Deltoid Geometry: Calculate the 1:3 Point Division and Triangle Area Ratio

To find the ratio of areas between $\triangle ACD$ and $\triangle BAD$, we start by examining the information given. The ratio $CK : AC = 1:3$ implies that $CK$ is one-third of $AC$.

The line segment $AC$ is divided into $CK$ and $AK$, with $AK = 2 \times CK$ due to $\frac{CK}{AC} = \frac{1}{3}$ and $\frac{AK}{AC} = \frac{2}{3}$. The triangles $\triangle ACK$ and $\triangle ACD$ share the same height from vertex $A$ to line $CD$.

Because the triangles share this common height, their areas are proportional to their respective base segments $CK$ and $AC$.

Thus, $\frac{\text{Area of } \triangle ACK}{\text{Area of } \triangle ACD} = \frac{CK}{AC} = \frac{1}{3}$.
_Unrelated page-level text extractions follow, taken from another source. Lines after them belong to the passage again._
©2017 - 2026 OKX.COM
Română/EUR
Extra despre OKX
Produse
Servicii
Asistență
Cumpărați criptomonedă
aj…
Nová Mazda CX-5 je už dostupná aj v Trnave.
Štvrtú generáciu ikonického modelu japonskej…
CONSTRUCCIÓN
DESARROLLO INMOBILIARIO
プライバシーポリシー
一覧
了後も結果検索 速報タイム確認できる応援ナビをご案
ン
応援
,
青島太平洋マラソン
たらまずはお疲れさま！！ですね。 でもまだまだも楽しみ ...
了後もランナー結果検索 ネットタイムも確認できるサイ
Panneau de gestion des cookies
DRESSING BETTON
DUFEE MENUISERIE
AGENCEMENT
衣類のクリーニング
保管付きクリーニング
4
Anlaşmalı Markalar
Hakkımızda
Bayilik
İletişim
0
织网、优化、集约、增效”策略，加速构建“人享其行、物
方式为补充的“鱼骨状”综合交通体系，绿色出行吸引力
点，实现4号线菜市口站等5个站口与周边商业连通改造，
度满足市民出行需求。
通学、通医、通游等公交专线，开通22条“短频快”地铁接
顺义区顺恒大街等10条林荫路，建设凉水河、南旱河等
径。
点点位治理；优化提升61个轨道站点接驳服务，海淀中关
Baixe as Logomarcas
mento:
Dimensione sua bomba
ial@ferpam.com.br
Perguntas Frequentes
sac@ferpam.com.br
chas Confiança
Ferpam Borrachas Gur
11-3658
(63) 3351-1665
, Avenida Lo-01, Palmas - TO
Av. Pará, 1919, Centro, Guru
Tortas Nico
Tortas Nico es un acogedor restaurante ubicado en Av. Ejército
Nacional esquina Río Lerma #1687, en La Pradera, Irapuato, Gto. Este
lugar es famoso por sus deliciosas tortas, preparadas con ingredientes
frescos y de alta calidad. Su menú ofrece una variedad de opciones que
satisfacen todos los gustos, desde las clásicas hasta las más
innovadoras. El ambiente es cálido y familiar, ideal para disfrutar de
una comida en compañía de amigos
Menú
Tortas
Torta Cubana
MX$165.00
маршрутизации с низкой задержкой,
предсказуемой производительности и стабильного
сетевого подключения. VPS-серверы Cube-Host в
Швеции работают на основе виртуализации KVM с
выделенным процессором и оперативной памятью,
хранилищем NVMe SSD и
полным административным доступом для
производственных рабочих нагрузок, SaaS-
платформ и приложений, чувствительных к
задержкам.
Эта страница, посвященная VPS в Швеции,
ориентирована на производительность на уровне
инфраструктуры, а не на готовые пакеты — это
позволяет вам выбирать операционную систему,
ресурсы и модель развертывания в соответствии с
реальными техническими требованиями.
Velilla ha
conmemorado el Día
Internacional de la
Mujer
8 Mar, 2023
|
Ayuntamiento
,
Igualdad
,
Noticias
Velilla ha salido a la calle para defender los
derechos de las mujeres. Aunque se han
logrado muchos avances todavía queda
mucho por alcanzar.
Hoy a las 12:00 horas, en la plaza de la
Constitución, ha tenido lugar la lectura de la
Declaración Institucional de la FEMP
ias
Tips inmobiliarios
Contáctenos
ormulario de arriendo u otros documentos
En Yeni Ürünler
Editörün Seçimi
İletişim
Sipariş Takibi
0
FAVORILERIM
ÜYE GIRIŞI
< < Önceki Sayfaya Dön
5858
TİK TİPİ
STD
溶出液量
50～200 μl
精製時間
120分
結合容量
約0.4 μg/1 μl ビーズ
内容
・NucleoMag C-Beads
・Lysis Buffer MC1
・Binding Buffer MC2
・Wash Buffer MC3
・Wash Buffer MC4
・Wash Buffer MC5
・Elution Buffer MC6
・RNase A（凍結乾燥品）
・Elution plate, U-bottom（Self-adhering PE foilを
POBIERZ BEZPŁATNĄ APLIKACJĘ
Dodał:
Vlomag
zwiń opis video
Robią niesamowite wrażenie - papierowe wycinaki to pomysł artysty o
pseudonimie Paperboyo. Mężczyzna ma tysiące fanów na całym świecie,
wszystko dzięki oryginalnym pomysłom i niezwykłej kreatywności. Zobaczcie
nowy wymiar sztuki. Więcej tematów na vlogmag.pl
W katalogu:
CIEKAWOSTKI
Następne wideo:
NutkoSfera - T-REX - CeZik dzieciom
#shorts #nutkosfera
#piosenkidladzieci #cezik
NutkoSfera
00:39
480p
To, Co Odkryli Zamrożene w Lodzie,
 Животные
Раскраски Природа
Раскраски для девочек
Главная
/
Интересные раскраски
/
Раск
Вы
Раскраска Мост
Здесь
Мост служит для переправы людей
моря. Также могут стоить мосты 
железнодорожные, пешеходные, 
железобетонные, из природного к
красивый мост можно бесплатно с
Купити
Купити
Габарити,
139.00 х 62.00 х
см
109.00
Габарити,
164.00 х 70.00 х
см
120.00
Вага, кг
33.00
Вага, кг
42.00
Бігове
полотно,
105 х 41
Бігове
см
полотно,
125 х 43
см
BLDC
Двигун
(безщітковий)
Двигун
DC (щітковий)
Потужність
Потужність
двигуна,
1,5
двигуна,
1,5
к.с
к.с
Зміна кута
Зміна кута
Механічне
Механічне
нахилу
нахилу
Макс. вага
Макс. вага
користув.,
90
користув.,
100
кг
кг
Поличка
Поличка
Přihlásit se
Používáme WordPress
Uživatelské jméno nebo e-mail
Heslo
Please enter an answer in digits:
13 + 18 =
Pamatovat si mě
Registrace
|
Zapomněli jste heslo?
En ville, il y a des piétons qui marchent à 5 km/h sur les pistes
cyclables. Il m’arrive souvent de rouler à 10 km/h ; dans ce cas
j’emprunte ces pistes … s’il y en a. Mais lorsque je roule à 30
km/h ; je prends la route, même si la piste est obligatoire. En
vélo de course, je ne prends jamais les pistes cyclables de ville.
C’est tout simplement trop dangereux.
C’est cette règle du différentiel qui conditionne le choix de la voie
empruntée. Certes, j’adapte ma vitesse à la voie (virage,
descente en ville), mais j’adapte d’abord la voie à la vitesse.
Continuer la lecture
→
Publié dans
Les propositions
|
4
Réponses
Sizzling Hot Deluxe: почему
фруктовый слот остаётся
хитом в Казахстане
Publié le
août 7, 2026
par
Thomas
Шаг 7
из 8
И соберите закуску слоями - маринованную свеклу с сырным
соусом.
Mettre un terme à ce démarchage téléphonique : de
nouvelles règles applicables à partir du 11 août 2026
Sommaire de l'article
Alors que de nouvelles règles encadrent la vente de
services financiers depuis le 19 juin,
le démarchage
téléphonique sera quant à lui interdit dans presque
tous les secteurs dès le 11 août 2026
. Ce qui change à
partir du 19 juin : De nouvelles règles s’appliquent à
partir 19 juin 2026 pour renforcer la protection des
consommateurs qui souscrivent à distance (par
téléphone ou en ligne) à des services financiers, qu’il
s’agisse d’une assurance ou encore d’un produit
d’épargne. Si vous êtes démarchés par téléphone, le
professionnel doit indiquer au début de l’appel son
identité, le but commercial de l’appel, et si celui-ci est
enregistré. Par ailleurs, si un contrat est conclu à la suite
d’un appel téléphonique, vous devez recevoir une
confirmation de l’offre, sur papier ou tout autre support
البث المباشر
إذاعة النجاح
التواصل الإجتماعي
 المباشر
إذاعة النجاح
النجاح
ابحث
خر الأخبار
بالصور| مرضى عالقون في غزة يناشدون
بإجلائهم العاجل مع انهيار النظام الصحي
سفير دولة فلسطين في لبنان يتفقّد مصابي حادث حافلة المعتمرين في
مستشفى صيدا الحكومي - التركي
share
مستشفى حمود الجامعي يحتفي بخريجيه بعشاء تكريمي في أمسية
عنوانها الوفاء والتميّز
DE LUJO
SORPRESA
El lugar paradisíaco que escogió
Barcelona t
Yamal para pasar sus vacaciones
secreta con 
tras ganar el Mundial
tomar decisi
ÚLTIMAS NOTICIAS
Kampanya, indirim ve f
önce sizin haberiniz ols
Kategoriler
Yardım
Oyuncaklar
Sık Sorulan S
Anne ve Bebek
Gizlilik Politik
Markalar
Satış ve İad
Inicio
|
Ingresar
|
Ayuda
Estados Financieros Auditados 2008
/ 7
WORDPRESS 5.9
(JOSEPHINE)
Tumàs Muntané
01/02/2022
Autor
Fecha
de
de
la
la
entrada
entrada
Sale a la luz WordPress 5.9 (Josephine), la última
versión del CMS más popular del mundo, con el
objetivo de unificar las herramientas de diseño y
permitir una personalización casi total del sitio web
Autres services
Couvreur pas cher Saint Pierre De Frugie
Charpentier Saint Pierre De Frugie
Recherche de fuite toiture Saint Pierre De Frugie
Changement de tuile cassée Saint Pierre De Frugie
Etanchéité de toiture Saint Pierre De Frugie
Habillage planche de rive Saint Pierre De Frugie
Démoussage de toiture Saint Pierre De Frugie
Since $\triangle ACD = \triangle ACK + \triangle CKD$ and $\triangle BAD = \triangle ACK + \triangle CKD$, we look at the sums such that:

• The area of $\triangle ACD$ consists of the full base $AC$ and its corresponding height.
• The area of $\triangle ACK$ has a base of $CK$ and the same height.
• Given $\triangle ACK$ has 1 unit area for every 3 units of $\triangle ACD$, $\triangle ACD$'s area is 4 times that of $\triangle ACK$.

The ratio of the area of $\triangle ACD$ to $\triangle BAD$ becomes $\frac{\text{Area of } \triangle ACD}{\text{Area of } \triangle BAD} = \frac{1}{4}$. Thus, $\triangle ACD$ is 4 times smaller than $\triangle BAD$.

Therefore, the ratio of areas between $\triangle ACD$ and $\triangle BAD$ is $\boxed{1:4}$.